What causes hunger?
Being hungry generates a powerful often unpleasant physical sensation that's almost impossible to ignore. What causes this sensation? Its something called Ghrelin, a hormone produced by enteroendocrine cells of the gastrointestinal tract, especially the stomach, and is often called a "hunger hormone".
How does my body know when it is full?
After you reacted by gorging on your breakfast you start to experience an opposing force: fullness. But how does your body actually know when you are full?
The sensation of fullness is set in motion as food moves from your mouth down your esophagus. Once it hits your stomach it gradually fills the space, that causes the surrounding muscular wall to stretch, expanding slowly like a balloon, a multitude of nerves wrapped intricately around the stomach wall sense the stretching. They communicate with the vagus nerve, up to the brainstem and hypothalamus. The main parts of the brain that control food intake. But that's just one input your brain uses to sense fullness.

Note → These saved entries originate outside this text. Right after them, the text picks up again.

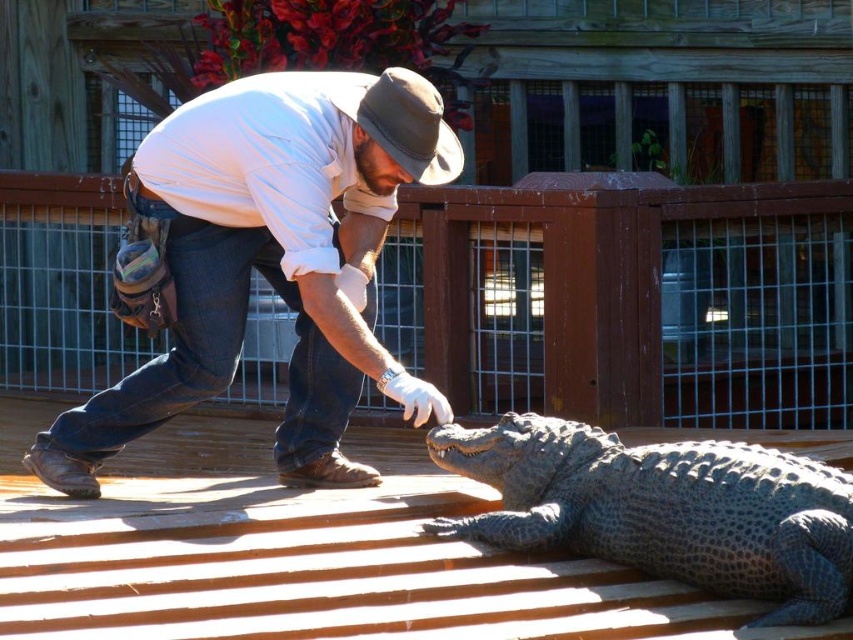 You are a safety inspector checking the scene. The brown wooden deck at center and the gray scaly crocodile at lower right are both present. Which object is located more to the left?

The brown wooden deck at center is positioned on the left side of gray scaly crocodile at lower right, so it is more to the left.

You are a safety inspector assessing the scene. You notice the brown wooden deck at center and the matte white shirt at center. Which object is positioned closer to your viewpoint?

The brown wooden deck at center is closer to the viewer than the matte white shirt at center.

You are a safety officer assessing the scene. The minimum safe distance between a person and a large reptile like an alligator is 6 meters. Are the matte white shirt at center and gray scaly crocodile at lower right within the safe distance?

The matte white shirt at center is 6.41 meters from the gray scaly crocodile at lower right. Since the minimum safe distance is 6 meters, the current distance of 6.41 meters exceeds the required safety threshold. Therefore, the distance between the matte white shirt at center and the gray scaly crocodile at lower right is within the safe range.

After all, if you fill your stomach with water you won't feel full for long. Your brain also takes into account chemical messengers in the form of hormones produced by endocrine cells throughout your digestive system
These respond to the presence of specific nutrients in your gut and bloodstream, which gradually increase as you digest your food. In general foods with more fiber protein and water tend to keep hunger at bay for longer.
As the hormones seep out they are swept up by the blood and eventually reach the hypothalamus in the brain.
Over 20 gastrointestinal hormones are involved in moderating the appetite.
One example is the cholecystokinin, which is produced in response to food by the cells in the upper small bowel. When it reaches the hypothalamus it causes a reduction in the feeling of reward you get when eating food. When that occurs the sense of being satiated starts to sink in and you stop eating. Cholecystokinin also slows down the movement of food from the stomach into the intestines.
That makes your stomach stretch more over a period of time, allowing your body to register that you are filling up. This seems to be why when you eat slowly you actually feel fuller compared to when you consume your food at lightning speed. When you eat quickly your body doesn't have time to recognize the state it's in.
Once nutrients and gastrointestinal hormones are present in the blood, they trigger the pancreas to release insulin. Insulin stimulates the body's fat cells to make another hormone called leptin. Leptin reacts with receptors on the neuron population in the hypothalamus.
The hypothalamus has two sets of neurons important for our feeling of hunger. One set produces the sensation of hunger by making and releasing certain proteins.
The other set inhibits hunger through its own set of compounds. Leptin inhibits the hypothalamus neurons that drive food intake and stimulate the neurons that suppress it.
By this point your body has reached peak of fullness through the constant exchange of information between hormones, the vagus nerve, the brainstem and the different portions of the hypothalamus your brain gets the signal that you have eaten enough.